Citizens Theatre, Glasgow
Why should Alice in Wonderland be forever presented as a white, blonde and very
English ingénue? What if she was a little different, and the rabbit hole she
fell down not as enticing as her own fantastical uniqueness? These are questions
posed by director and performer Josette Bushell-Mingo on the second and final
day of Progression 2015, this weekend's international celebration of deaf arts
hosted by the pioneering Glasgow-based Solar Bear Theatre Company.
The answers come in the show-and-tell finale that follows a day of workshops with
some of deaf theatre's leading practitioners, including Bushell-Mingo and her
team from the Swedish Tyst Theatre (Silent Theatre), a company which has been
developing deaf theatre for forty-five years as an offshoot of the national
touring company, Riksteatern.
The loose-knit programme begins with some interactive games with the audience before Bushell-Mingo hands over to a mix of hearing and non-hearing teenage actors, both from the Royal Conservatoire of Scotland, which has just announced the first ever UK-based British Sign Language
course for deaf performers, and from Solar Bear Deaf Youth Theatre.

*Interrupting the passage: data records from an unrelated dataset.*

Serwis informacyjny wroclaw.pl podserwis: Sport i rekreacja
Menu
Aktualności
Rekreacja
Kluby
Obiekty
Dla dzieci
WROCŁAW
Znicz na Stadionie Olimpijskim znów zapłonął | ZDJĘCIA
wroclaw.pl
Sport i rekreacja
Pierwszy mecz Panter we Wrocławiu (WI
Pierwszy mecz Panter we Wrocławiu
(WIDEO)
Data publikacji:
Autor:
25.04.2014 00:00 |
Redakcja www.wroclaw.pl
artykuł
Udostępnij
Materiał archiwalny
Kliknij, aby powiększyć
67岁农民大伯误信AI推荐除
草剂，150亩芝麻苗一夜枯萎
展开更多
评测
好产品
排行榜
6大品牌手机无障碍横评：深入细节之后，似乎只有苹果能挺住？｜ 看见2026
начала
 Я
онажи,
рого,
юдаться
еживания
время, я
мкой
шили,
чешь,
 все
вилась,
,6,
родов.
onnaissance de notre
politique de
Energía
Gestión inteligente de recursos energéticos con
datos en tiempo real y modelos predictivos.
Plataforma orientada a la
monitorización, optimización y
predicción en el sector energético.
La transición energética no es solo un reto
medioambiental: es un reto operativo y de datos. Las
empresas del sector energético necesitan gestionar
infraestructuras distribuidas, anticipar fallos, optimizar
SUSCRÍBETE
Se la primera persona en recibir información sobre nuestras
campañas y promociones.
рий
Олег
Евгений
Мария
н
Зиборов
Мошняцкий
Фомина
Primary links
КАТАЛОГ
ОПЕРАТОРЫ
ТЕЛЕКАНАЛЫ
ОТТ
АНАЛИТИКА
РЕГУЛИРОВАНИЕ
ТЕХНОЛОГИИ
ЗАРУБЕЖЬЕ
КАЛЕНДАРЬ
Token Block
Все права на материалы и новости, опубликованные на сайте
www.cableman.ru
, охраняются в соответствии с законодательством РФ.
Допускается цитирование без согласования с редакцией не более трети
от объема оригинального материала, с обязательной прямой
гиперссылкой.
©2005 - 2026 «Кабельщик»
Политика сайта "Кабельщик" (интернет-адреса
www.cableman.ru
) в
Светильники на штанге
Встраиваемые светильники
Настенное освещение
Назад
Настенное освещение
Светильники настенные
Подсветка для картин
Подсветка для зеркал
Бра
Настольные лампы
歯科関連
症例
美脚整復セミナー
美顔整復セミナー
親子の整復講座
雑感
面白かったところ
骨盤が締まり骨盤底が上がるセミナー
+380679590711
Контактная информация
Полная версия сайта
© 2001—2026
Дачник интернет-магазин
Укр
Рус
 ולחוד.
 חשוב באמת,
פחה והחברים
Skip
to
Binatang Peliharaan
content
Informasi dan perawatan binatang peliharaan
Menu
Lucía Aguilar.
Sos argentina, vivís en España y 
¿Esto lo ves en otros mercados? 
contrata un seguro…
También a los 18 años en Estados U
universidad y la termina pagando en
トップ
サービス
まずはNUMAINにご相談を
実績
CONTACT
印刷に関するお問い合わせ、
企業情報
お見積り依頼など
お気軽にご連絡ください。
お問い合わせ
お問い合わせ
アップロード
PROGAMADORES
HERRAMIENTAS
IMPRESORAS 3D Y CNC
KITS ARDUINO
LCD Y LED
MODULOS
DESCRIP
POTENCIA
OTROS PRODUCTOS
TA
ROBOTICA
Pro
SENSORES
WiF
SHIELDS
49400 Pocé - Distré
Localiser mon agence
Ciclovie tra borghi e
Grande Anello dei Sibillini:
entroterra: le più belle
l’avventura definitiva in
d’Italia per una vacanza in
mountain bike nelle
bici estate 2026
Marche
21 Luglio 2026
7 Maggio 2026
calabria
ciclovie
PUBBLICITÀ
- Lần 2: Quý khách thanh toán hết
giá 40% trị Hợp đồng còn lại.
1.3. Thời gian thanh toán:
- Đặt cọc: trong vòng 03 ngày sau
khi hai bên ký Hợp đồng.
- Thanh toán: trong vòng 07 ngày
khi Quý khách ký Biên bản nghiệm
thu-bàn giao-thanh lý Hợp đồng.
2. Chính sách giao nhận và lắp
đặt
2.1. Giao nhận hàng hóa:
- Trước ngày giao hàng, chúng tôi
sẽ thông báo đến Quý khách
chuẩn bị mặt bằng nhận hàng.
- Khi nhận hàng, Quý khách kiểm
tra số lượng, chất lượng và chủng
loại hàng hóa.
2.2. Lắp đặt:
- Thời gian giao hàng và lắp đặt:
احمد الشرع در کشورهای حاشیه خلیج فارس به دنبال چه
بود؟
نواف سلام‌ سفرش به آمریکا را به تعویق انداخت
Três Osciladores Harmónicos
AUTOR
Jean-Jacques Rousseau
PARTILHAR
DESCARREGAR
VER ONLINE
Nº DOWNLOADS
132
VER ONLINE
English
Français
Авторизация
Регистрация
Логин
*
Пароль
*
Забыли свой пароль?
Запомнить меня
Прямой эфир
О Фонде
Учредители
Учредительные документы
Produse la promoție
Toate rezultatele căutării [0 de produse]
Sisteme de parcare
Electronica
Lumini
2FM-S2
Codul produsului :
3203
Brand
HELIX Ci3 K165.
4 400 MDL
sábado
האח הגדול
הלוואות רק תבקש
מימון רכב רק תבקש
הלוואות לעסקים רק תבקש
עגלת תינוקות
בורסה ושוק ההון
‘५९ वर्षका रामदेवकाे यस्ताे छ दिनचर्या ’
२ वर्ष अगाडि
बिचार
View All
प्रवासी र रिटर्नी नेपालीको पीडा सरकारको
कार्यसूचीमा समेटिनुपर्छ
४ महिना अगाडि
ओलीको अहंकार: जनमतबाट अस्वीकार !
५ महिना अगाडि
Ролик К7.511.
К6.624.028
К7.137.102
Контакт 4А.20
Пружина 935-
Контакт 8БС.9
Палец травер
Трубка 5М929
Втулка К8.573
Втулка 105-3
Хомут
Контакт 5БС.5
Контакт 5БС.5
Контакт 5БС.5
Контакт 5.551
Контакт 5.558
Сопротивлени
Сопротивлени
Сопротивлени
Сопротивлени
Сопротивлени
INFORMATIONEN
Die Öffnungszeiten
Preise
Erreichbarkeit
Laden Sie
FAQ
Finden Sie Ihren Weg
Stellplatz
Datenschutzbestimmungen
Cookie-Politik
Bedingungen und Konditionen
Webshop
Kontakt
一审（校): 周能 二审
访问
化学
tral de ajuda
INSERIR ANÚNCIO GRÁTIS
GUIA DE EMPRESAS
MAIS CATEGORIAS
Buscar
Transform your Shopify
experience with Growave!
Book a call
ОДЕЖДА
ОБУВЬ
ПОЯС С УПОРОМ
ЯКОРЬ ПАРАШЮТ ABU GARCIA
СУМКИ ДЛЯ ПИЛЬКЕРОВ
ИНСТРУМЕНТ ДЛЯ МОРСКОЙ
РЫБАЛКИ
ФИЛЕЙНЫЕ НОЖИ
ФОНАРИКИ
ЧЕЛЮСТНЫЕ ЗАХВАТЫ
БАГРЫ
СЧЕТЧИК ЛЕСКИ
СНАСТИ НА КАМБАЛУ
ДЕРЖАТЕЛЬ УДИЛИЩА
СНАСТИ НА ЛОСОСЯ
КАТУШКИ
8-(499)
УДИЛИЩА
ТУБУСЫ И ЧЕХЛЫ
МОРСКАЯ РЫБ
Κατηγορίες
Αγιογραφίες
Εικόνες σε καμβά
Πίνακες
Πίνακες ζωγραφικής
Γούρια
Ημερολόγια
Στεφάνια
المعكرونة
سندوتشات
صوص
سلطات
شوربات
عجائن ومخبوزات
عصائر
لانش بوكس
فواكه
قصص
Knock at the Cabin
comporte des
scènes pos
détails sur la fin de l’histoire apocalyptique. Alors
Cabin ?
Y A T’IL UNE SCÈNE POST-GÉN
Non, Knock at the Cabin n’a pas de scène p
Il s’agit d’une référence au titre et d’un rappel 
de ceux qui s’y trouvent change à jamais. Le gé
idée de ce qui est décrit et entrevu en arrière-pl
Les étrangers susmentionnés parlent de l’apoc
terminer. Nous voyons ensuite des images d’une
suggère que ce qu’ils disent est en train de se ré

As Alice becomes a Spartacus-like figure, a kind of communal empowerment is infused
throughout the young cast that enables them to conquer their demons and have
confidence in who they are. It's short, sharp and as fresh as any devised piece
created by a group of strangers over an hour that afternoon. Watching its mix
of speech and signing simultaneously translated into Russian for the benefit of
the Moscow-based Nedoslov company in attendance and then signed back to them
itself becomes a beguiling demonstration of the power the international language
of theatre can transmit beyond anything mere words can muster.